Maa Tarini is one of the embodiments of Shakti and is one of the chief presiding Goddesses in Odia culture. Her chief shrine is in Ghatgaon, Keonjhar District, Odisha, India.

Conceptualisation of Maa Tarini 

Maa Tarini is the presiding deity for all Shakti and Tantra peeths or shrines in Odisha. The origin of Shakti or worship of the Earth as a female embodiment of power is found across many cultures all over the world. In Odisha which has a high density of tribal population whose religious practices have been assimilated into the mainstream Hindu faith, the worship of natural formations such as rocks, tree trunks, rivers is widespread among the tribes.

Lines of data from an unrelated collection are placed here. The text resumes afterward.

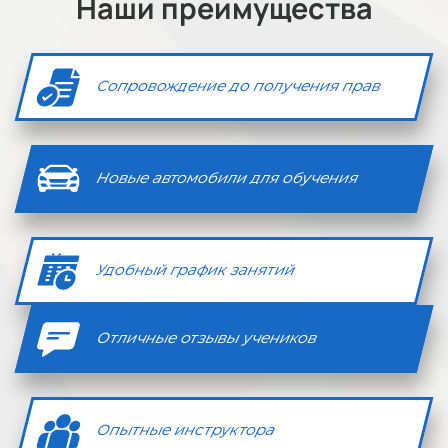
Наши преимущества
Сопровождение до получения прав
Новые автомобили для обучения
Удобный график занятий
Отличные отзывы учеников
Опытные инструктора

Maa Tarini is always depicted as a red face with two large eyes and a mark in the middle which serves as an indication for a nose and also a tilak. This primitive conception is symbolic of the simplicity of tribal beliefs and ceremonies. The red colour has been attributed to dyes made out of iron ores or ocher which are quite plentiful in the state and would thus have been used by the tribes for anointing and decorating the sacred figures of worship. The ornate letters in the background mean "Maa" or Mother in the Odia language. They were a much later addition although the Odia script did change very slightly over the millennia.

In this form she is very similar to the conception of the Goddess Kali at Kalighat. Although the two are embodiments of the same divinity, Kali is the goddess of death and destruction whereas Maa Tarini is the force of life. Two of the names of Kali are Maa Tara and Maa Tarini. The hill shrine of Maa Tara Tarini the breast shrine of adi Shakti in Ganjam district of Odisha represents the force of Both Kali and Tarini and known as Maa Tara Tarini.

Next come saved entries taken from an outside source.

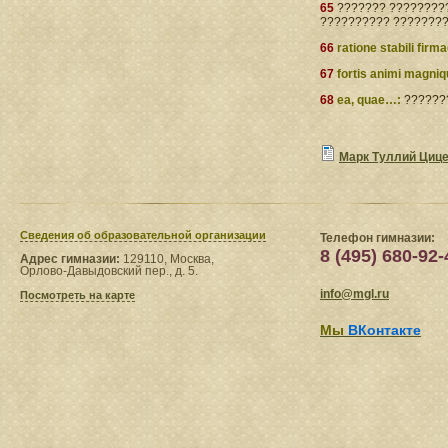
65
??????? ?????????
?????????? ????????
66
ratione stabili firm
67
fortis animi magni
68
ea, quae…:
???????
Марк Туллий Циц
Сведения​ об образовательной организации
Телефон гимназии:
8 (495) 680-92-
Адрес гимназии:
129110, Москва,
Орлово-Давыдовский пер., д. 5.
info@mgl.ru
Посмотреть на карте
Мы
ВКонтакте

History of the shrine at Ghatagaon

The exact sequence of events which led to the installation of the goddess at her chief shrine in Ghatagaon are still a matter of debate among historians. The reason is that the events have been recorded by poets in devotional works dedicated to her which thus also include some mythological events. Nevertheless, the gist is as below:

Near about 1475 A.D. King Purusottam Dev ruled Kalinga. Once on a trip to South India he chanced upon Princess Padmavati of Kanchi and proposed marriage. The proposal was accepted and the minister of the king of Kanchi traveled to Puri to finalise the arrangements. The Rath Yatra was in full swing and he saw the king sweeping the chariots of the deities. Marriage to a sweeper was unacceptable and hence  the marriage was called off. Insulted, the King of Puri declared war on Kanchi. He was defeated in the first war. He prayed to Lord Jagannath and it is believed that he was directed to appoint one Govinda Bhanja as his Senapati or General of his army. Bhanja was in fact the son of then the king of Keonjhar and was staying in Puri because of differences with his father.

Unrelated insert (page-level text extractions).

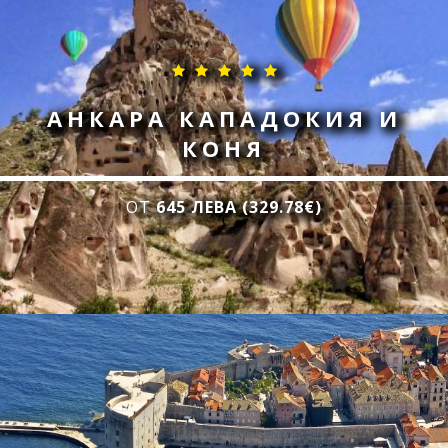
АНКАРА КАПАДОКИЯ И
КОНЯ
ОТ
645 ЛЕВА (329.78€)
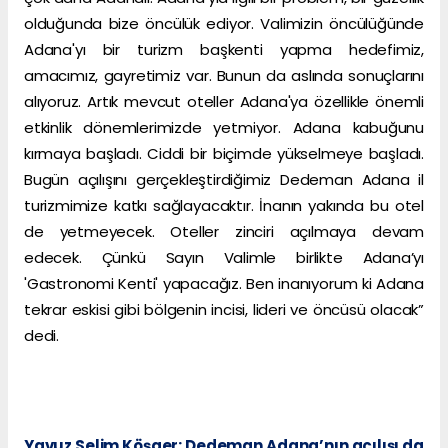
olduğunda bize öncülük ediyor. Valimizin öncülüğünde
Adana'yı bir turizm başkenti yapma hedefimiz,
amacımız, gayretimiz var. Bunun da aslında sonuçlarını
alıyoruz. Artık mevcut oteller Adana'ya özellikle önemli
etkinlik dönemlerimizde yetmiyor. Adana kabuğunu
kırmaya başladı. Ciddi bir biçimde yükselmeye başladı.
Bugün açılışını gerçekleştirdiğimiz Dedeman Adana il
turizmimize katkı sağlayacaktır. İnanın yakında bu otel
de yetmeyecek. Oteller zinciri açılmaya devam
edecek. Çünkü Sayın Valimle birlikte Adana’yı
'Gastronomi Kenti' yapacağız. Ben inanıyorum ki Adana
tekrar eskisi gibi bölgenin incisi, lideri ve öncüsü olacak”
dedi.
Yavuz Selim Köşger: Dedeman Adana’nın açılışı da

Under the command of Bhanja, the army marched towards Kanchi. In the forests near Vijayanagar, the horse of Bhanja refused to move any further. Whatever may be the real reason it is here that Bhanja and thus Hindu society as a whole was introduced to Maa Tarini and she was admitted into the Pantheon.

Origin of the goddess

In the Ramayana, after Sita was abducted by Ravana, Lord Rama and his brother Lakshmana started searching for her. When they reached the forest, near which later Vijayanagar was founded, Rama worshipped Devi Durga and sought her help. The goddess instructed Rama while he was meditating that he must not see her when she appears or she will turn to stone. Rama could not control himself and saw her and the goddess was embodied as a stone idol. She told Rama not to worry and call her later when she would definitely aid him.

This second puja was performed by Ravana himself near Rameswaram before the Vanara Sena could cross over to Lanka. Ravana was deemed fit because this ceremony was performed in order to achieve victory in the war to follow. In order to defeat a warrior like Ravana, the performer had to be a Brahmin who performed the ritual of Trisandya everyday without fail. At that time, Ravana was the only such Brahmin in all of Creation.

After Prabhu Shri Rama left, the stone idol was worshiped by the local tribes. Thus the ancient tribal goddess was described as a Hindu goddess.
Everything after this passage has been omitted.